太田出版ケトルニュース / 2020年3月4日 9時10分

「架空動物学」とはいったい何なのか

2月24日、東京・銀座のBasement GINZAにて、博覧強記の怪人・丸屋九兵衛の恒例のトークイベントが開催された。もとはHipHop、R&Bを中心とした音楽情報サイト『bmr』編集長を主宰する編集者だった丸屋が、音楽だけにとどまらずこれまでにインプットした歴史、語学、ファンタジー、ミリタリー、SF、BLなどの幅広い知識を、自らの脳内で関連付けて語りつくすこのイベント。第一部『Soul Food Assassins』ではアフリカ系アメリカ人をとりまく文化や諸問題について考え、第二部『QB Continued』では、見るものを圧倒する膨大な量の資料を提示しつつオタク周辺カルチャーについて語った。

◆偉大なブラック・ピープルたちを称え、彼らが残したものを振り返る

今回、第一部『Soul Food Assassins』のテーマは、「黒人歴史月間だから、アフリカ系偉人たちの話を」と題して、政治・教育・文化に貢献した偉大なアフリカン・アメリカン/ブラック・ピープルに注目。日本では語られることが少ない隠れた偉人たちを取り上げた。日本ではあまり知られていないが、アメリカでは2月はアフリカ系アメリカ人歴史月間(イギリスでは10月)となっており、アフリカ系の偉人や歴史について回想する特別な月になっている。

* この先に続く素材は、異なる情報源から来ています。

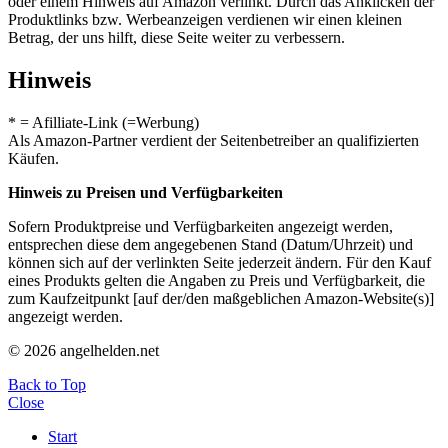
oder einem Hinweis auf Amazon verlinkt. Durch das Anklicken der
Produktlinks bzw. Werbeanzeigen verdienen wir einen kleinen
Betrag, der uns hilft, diese Seite weiter zu verbessern.
Hinweis
* = Afilliate-Link (=Werbung)
Als Amazon-Partner verdient der Seitenbetreiber an qualifizierten
Käufen.
Hinweis zu Preisen und Verfügbarkeiten
Sofern Produktpreise und Verfügbarkeiten angezeigt werden,
entsprechen diese dem angegebenen Stand (Datum/Uhrzeit) und
können sich auf der verlinkten Seite jederzeit ändern. Für den Kauf
eines Produkts gelten die Angaben zu Preis und Verfügbarkeit, die
zum Kaufzeitpunkt [auf der/den maßgeblichen Amazon-Website(s)]
angezeigt werden.
© 2026 angelhelden.net
Back to Top
Close
Start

丸屋が語りのきっかけとして取り上げたのは、1996年メリーランド大学カレッジパーク校の学生新聞ザ・ダイヤモンドバック紙から始まり、後にアニメ化もされたコミック『The Boondocks』。10歳の黒人少年である主人公ヒューイ・フリーマンの眼を通して、黒人文化やアメリカ合衆国の政治を痛烈に皮肉る風刺漫画であり、海外に住む我々が彼らの文化を知る上では「とても良い教材になる」と丸屋は語る。そしてこの主人公のヒューイの名前がブラックパンサー党を結成したヒューイ・P・ニュートンから来ていることを手始めに、偉大なブラック・ピープルたちを紹介していく。

1960年代後半から1970年代にかけてアメリカで黒人民族主義運動・黒人解放闘争を展開していた急進的な政治組織であるブラックパンサー党だが、現状において日本で“ブラックパンサー”というキーワードで検索しても出てくる結果が2018年に公開された映画『ブラックパンサー』になってしまうと丸屋。もちろん『ブラックパンサー』は世界中のブラック・ピープルたちが集結して作り上げた画期的作品ではあるが、そのタイトルの元であるブラックパンサー党がこれほど見向きもされない日本について「手落ちぶりがすごい」と嘆いた。